* **ACTIVITY**: The answer should hold only the lines from the beginning of the material through the one with "voiliers à l’honneur à", reproduced exactly and without pictures.

* **SOURCE DATA**:

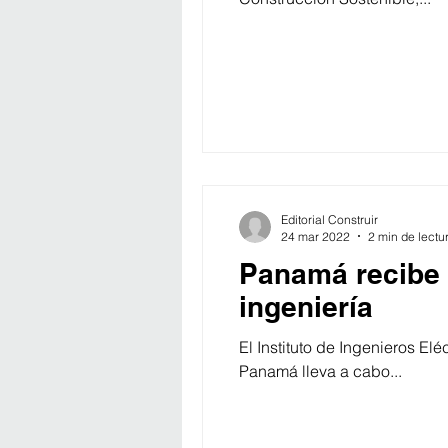
Editorial Construir
24 mar 2022
2 min de lectu
Panamá recibe 
ingeniería
El Instituto de Ingenieros Elé
Panamá lleva a cabo...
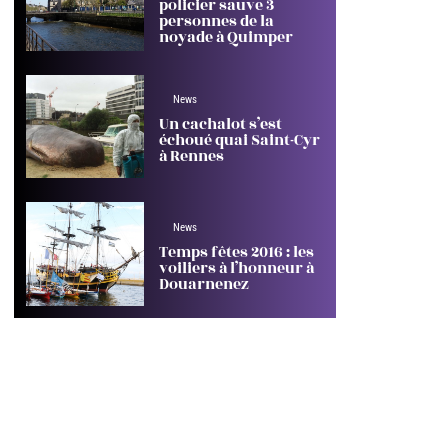
policier sauve 3
personnes de la
noyade à Quimper
News
Un cachalot s’est
échoué quai Saint-Cyr
à Rennes
News
Temps fêtes 2016 : les
voiliers à l’honneur à
Douarnenez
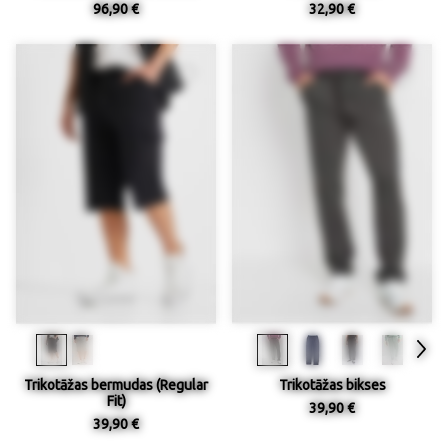
96,90 €
32,90 €
Trikotāžas bermudas (Regular
Trikotāžas bikses
Fit)
39,90 €
39,90 €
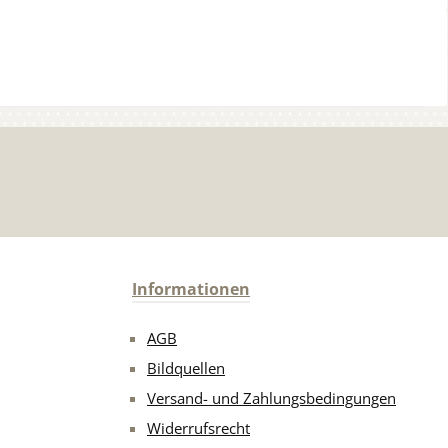
Informationen
AGB
Bildquellen
Versand- und Zahlungsbedingungen
Widerrufsrecht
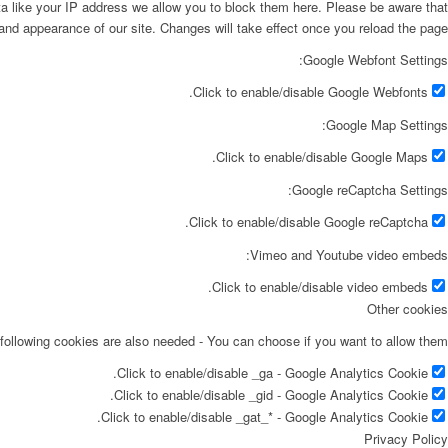
ta like your IP address we allow you to block them here. Please be aware that
 and appearance of our site. Changes will take effect once you reload the page.
Google Webfont Settings:
Click to enable/disable Google Webfonts.
Google Map Settings:
Click to enable/disable Google Maps.
Google reCaptcha Settings:
Click to enable/disable Google reCaptcha.
Vimeo and Youtube video embeds:
Click to enable/disable video embeds.
Other cookies
following cookies are also needed - You can choose if you want to allow them:
Click to enable/disable _ga - Google Analytics Cookie.
Click to enable/disable _gid - Google Analytics Cookie.
Click to enable/disable _gat_* - Google Analytics Cookie.
Privacy Policy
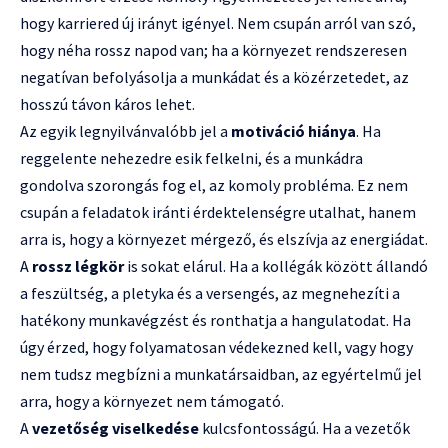
hogy karriered új irányt igényel. Nem csupán arról van szó,
hogy néha rossz napod van; ha a környezet rendszeresen
negatívan befolyásolja a munkádat és a közérzetedet, az
hosszú távon káros lehet.
Az egyik legnyilvánvalóbb jel a
motiváció hiánya
. Ha
reggelente nehezedre esik felkelni, és a munkádra
gondolva szorongás fog el, az komoly probléma. Ez nem
csupán a feladatok iránti érdektelenségre utalhat, hanem
arra is, hogy a környezet mérgező, és elszívja az energiádat.
A
rossz légkör
is sokat elárul. Ha a kollégák között állandó
a feszültség, a pletyka és a versengés, az megnehezíti a
hatékony munkavégzést és ronthatja a hangulatodat. Ha
úgy érzed, hogy folyamatosan védekezned kell, vagy hogy
nem tudsz megbízni a munkatársaidban, az egyértelmű jel
arra, hogy a környezet nem támogató.
A
vezetőség viselkedése
kulcsfontosságú. Ha a vezetők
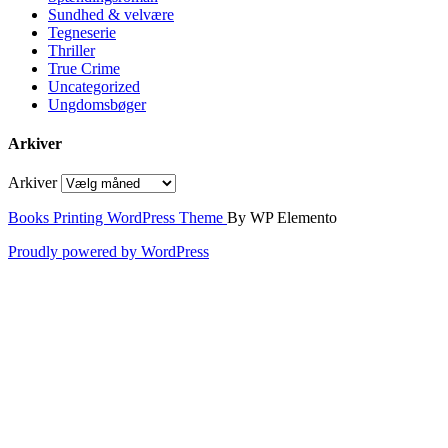
Sundhed & velvære
Tegneserie
Thriller
True Crime
Uncategorized
Ungdomsbøger
Arkiver
Arkiver
Books Printing WordPress Theme
By WP Elemento
Proudly powered by WordPress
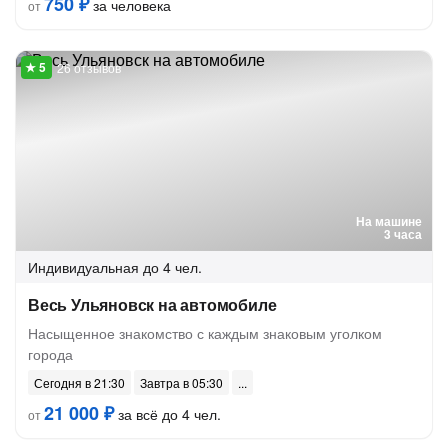
750 ₽
за человека
от
26 отзывов
На машине
3 часа
Индивидуальная
до 4 чел.
Весь Ульяновск на автомобиле
Насыщенное знакомство с каждым знаковым уголком
города
Сегодня в 21:30
Завтра в 05:30
21 000 ₽
за всё до 4 чел.
от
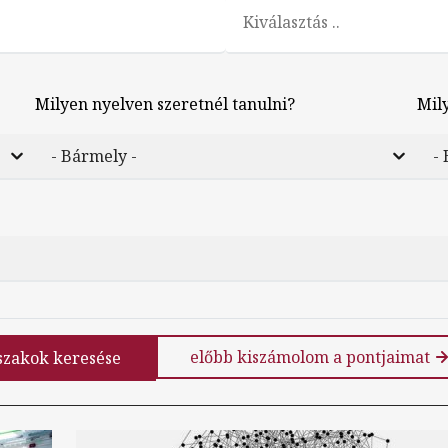
Milyen nyelven szeretnél tanulni?
Mil
előbb kiszámolom a pontjaimat
szakok keresése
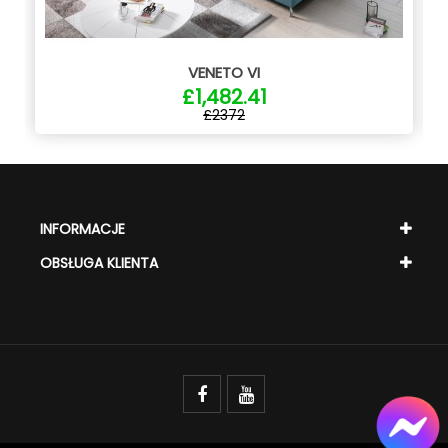
VENETO VI
£1,482.41
£2372
INFORMACJE
OBSŁUGA KLIENTA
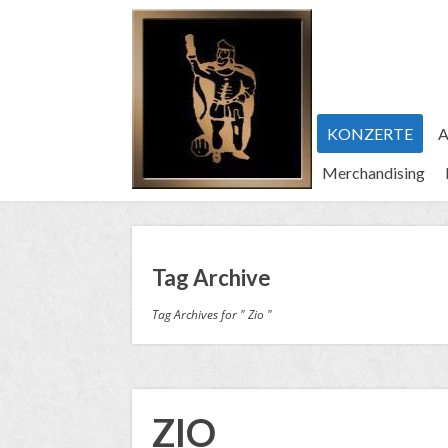
KONZERTE
A
Merchandising
Tag Archive
Tag Archives for " Zio "
ZIO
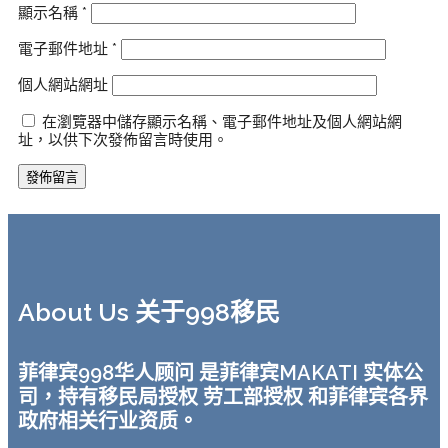
顯示名稱
*
電子郵件地址
*
個人網站網址
在瀏覽器中儲存顯示名稱、電子郵件地址及個人網站網
址，以供下次發佈留言時使用。
About Us 关于998移民
菲律宾998华人顾问 是菲律宾MAKATI 实体公
司，持有移民局授权 劳工部授权 和菲律宾各界
政府相关行业资质。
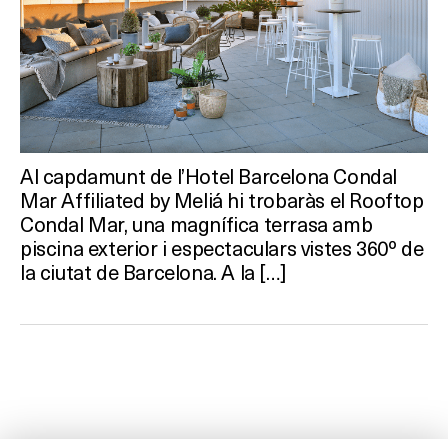
Al capdamunt de l’Hotel Barcelona Condal
Mar Affiliated by Meliá hi trobaràs el Rooftop
Condal Mar, una magnífica terrasa amb
piscina exterior i espectaculars vistes 360º de
la ciutat de Barcelona. A la […]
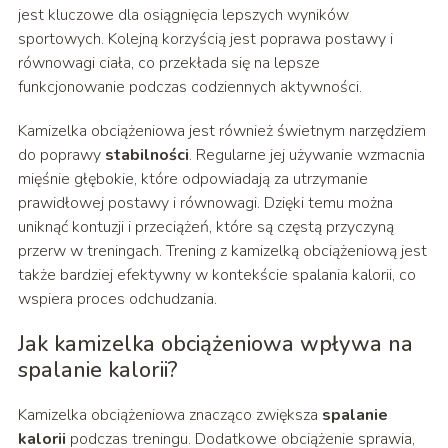
jest kluczowe dla osiągnięcia lepszych wyników
sportowych. Kolejną korzyścią jest poprawa postawy i
równowagi ciała, co przekłada się na lepsze
funkcjonowanie podczas codziennych aktywności.
Kamizelka obciążeniowa jest również świetnym narzędziem
do poprawy
stabilności
. Regularne jej używanie wzmacnia
mięśnie głębokie, które odpowiadają za utrzymanie
prawidłowej postawy i równowagi. Dzięki temu można
uniknąć kontuzji i przeciążeń, które są częstą przyczyną
przerw w treningach. Trening z kamizelką obciążeniową jest
także bardziej efektywny w kontekście spalania kalorii, co
wspiera proces odchudzania.
Jak kamizelka obciążeniowa wpływa na
spalanie kalorii?
Kamizelka obciążeniowa znacząco zwiększa
spalanie
kalorii
podczas treningu. Dodatkowe obciążenie sprawia,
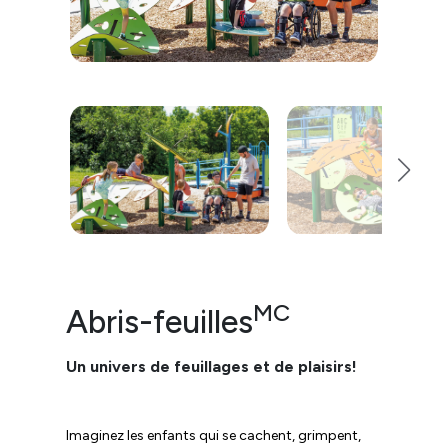
MC
Abris-feuilles
Un univers de feuillages et de plaisirs!
Imaginez les enfants qui se cachent, grimpent,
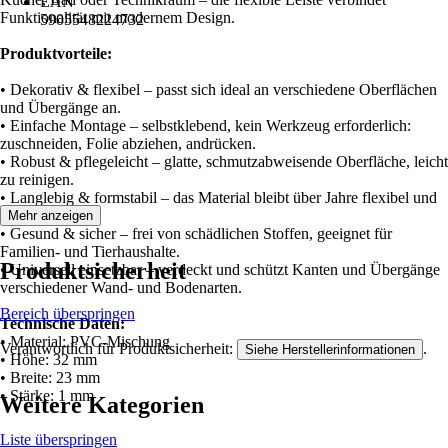
EAN
Funktionalität mit modernem Design.
5905548224732
Produktvorteile:
• Dekorativ & flexibel – passt sich ideal an verschiedene Oberflächen
und Übergänge an.
• Einfache Montage – selbstklebend, kein Werkzeug erforderlich:
zuschneiden, Folie abziehen, andrücken.
• Robust & pflegeleicht – glatte, schmutzabweisende Oberfläche, leicht
zu reinigen.
• Langlebig & formstabil – das Material bleibt über Jahre flexibel und
stabil.
Mehr anzeigen
• Gesund & sicher – frei von schädlichen Stoffen, geeignet für
Familien- und Tierhaushalte.
Produktsicherheit
• Universell einsetzbar – verdeckt und schützt Kanten und Übergänge
verschiedener Wand- und Bodenarten.
Bereich überspringen
Technische Daten:
• Material: PVC-Mischung
Verantwortlich für Produktsicherheit:
.
Siehe Herstellerinformationen
• Höhe: 32 mm
• Breite: 23 mm
• Stärke: 1 mm
Weitere Kategorien
Liste überspringen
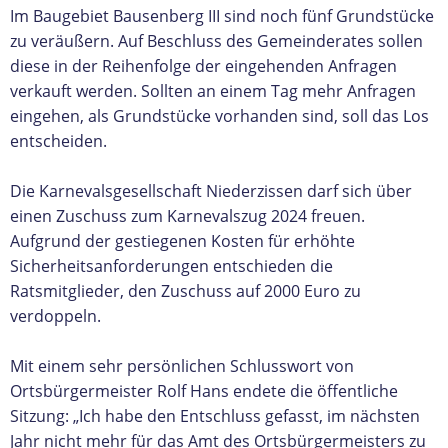
Im Baugebiet Bausenberg III sind noch fünf Grundstücke
zu veräußern. Auf Beschluss des Gemeinderates sollen
diese in der Reihenfolge der eingehenden Anfragen
verkauft werden. Sollten an einem Tag mehr Anfragen
eingehen, als Grundstücke vorhanden sind, soll das Los
entscheiden.
Die Karnevalsgesellschaft Niederzissen darf sich über
einen Zuschuss zum Karnevalszug 2024 freuen.
Aufgrund der gestiegenen Kosten für erhöhte
Sicherheitsanforderungen entschieden die
Ratsmitglieder, den Zuschuss auf 2000 Euro zu
verdoppeln.
Mit einem sehr persönlichen Schlusswort von
Ortsbürgermeister Rolf Hans endete die öffentliche
Sitzung: „Ich habe den Entschluss gefasst, im nächsten
Jahr nicht mehr für das Amt des Ortsbürgermeisters zu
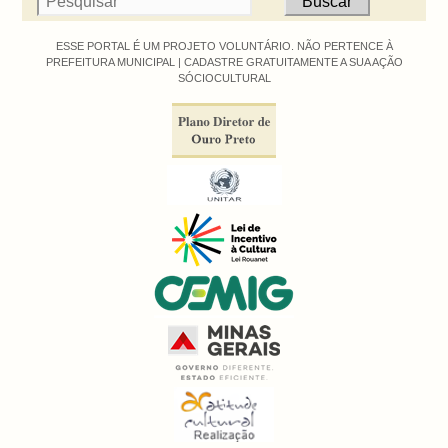
ESSE PORTAL É UM PROJETO VOLUNTÁRIO. NÃO PERTENCE À
PREFEITURA MUNICIPAL |
CADASTRE GRATUITAMENTE A SUA AÇÃO
SÓCIOCULTURAL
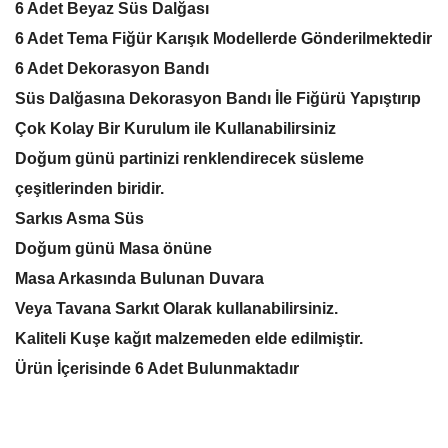
6 Adet Beyaz Süs Dalğası
6 Adet Tema Fiğür Karışık Modellerde Gönderilmektedir
6 Adet Dekorasyon Bandı
Süs Dalğasına Dekorasyon Bandı İle Fiğürü Yapıştırıp
Çok Kolay Bir Kurulum ile Kullanabilirsiniz
Doğum günü partinizi renklendirecek süsleme
çeşitlerinden biridir.
Sarkıs Asma Süs
Doğum günü Masa önüne
Masa Arkasında Bulunan Duvara
Veya Tavana Sarkıt Olarak kullanabilirsiniz.
Kaliteli Kuşe kağıt malzemeden elde edilmiştir.
Ürün İçerisinde 6 Adet Bulunmaktadır
Bu ürünün fiyat bilgisi, resim, ürün açıklamalarında ve diğer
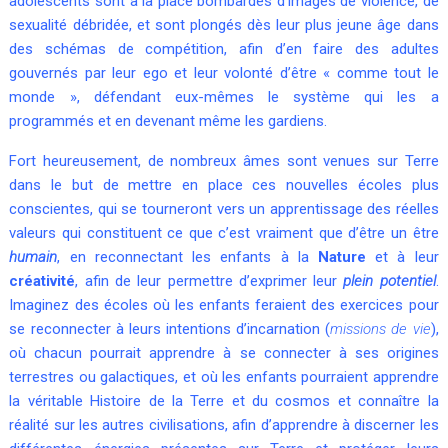
adolescents sont à la place bombardés d’images de violence, de
sexualité débridée, et sont plongés dès leur plus jeune âge dans
des schémas de compétition, afin d’en faire des adultes
gouvernés par leur ego et leur volonté d’être « comme tout le
monde », défendant eux-mêmes le système qui les a
programmés et en devenant même les gardiens.
Fort heureusement, de nombreux âmes sont venues sur Terre
dans le but de mettre en place ces nouvelles écoles plus
conscientes, qui se tourneront vers un apprentissage des réelles
valeurs qui constituent ce que c’est vraiment que d’être un être
humain
, en reconnectant les enfants à la
Nature
et à leur
créativité
, afin de leur permettre d’exprimer leur
plein potentiel
.
Imaginez des écoles où les enfants feraient des exercices pour
se reconnecter à leurs intentions d’incarnation (
missions de vie
),
où chacun pourrait apprendre à se connecter à ses origines
terrestres ou galactiques, et où les enfants pourraient apprendre
la véritable Histoire de la Terre et du cosmos et connaître la
réalité sur les autres civilisations, afin d’apprendre à discerner les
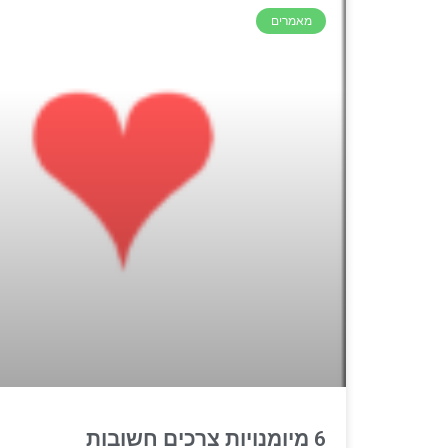
מאמרים
6 מיומנויות צרכים חשובות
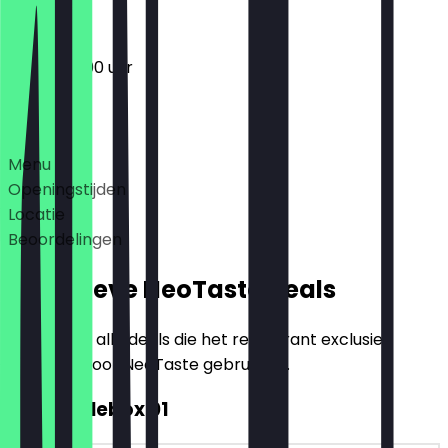
12:00 - 20:00 uur
Deals
Menu
Openingstijden
Locatie
Beoordelingen
Exclusieve NeoTaste Deals
Hier vind je alle deals die het restaurant exclusief
aanbiedt voor NeoTaste gebruikers.
€2 Noodlebox 01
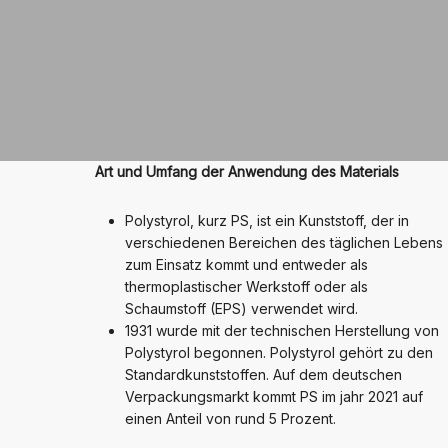
Art und Umfang der Anwendung des Materials
Polystyrol, kurz PS, ist ein Kunststoff, der in
verschiedenen Bereichen des täglichen Lebens
zum Einsatz kommt und entweder als
thermoplastischer Werkstoff oder als
Schaumstoff (EPS) verwendet wird.
1931 wurde mit der technischen Herstellung von
Polystyrol begonnen. Polystyrol gehört zu den
Standardkunststoffen. Auf dem deutschen
Verpackungsmarkt kommt PS im jahr 2021 auf
einen Anteil von rund 5 Prozent.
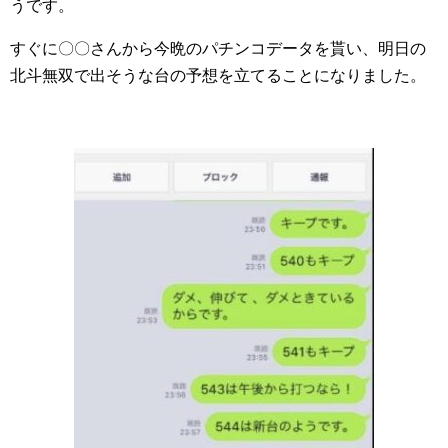
うです。
すぐに〇〇さんから今晩のパチンコデータを貰い、明日の
北斗無双で出そうな台の予想を立てることになりました。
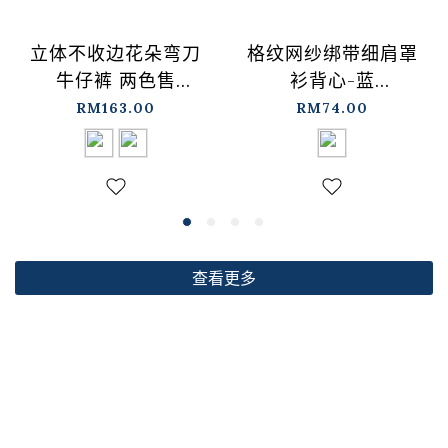
格纹网纱绑带细肩罩
立体不收边花朵弯刀
衫背心-蓝
牛仔裤 两色售
【01099697】现+预
S/M/L【04011891】
RM74.00
RM163.00
现+预
查看更多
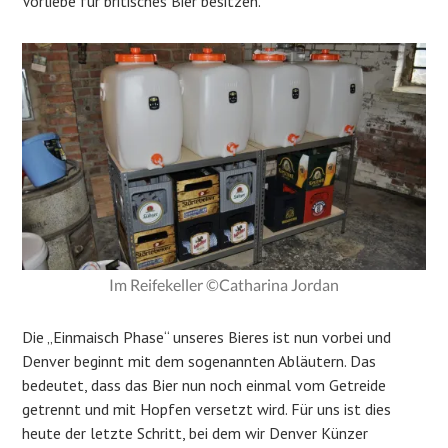
Vorliebe für britisches Bier besitzen.
Im Reifekeller ©Catharina Jordan
Die „Einmaisch Phase“ unseres Bieres ist nun vorbei und
Denver beginnt mit dem sogenannten Abläutern. Das
bedeutet, dass das Bier nun noch einmal vom Getreide
getrennt und mit Hopfen versetzt wird. Für uns ist dies
heute der letzte Schritt, bei dem wir Denver Künzer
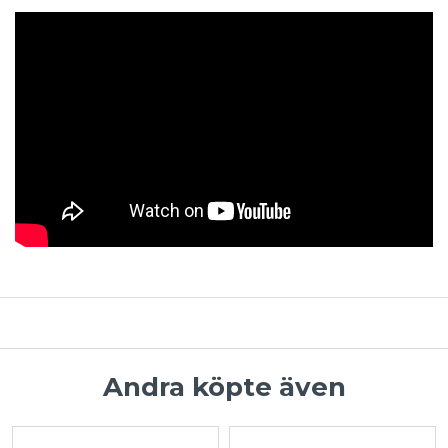
Andra köpte även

* **EXERCISE ANSWER**:
Editorial Construir
24 mar 2022
2 min de lectu
Panamá recibe 
ingeniería
El Instituto de Ingenieros Elé
Panamá lleva a cabo...
policier sauve 3
personnes de la
noyade à Quimper
News
Un cachalot s’est
échoué quai Saint-Cyr
à Rennes
News
Temps fêtes 2016 : les
voiliers à l’honneur à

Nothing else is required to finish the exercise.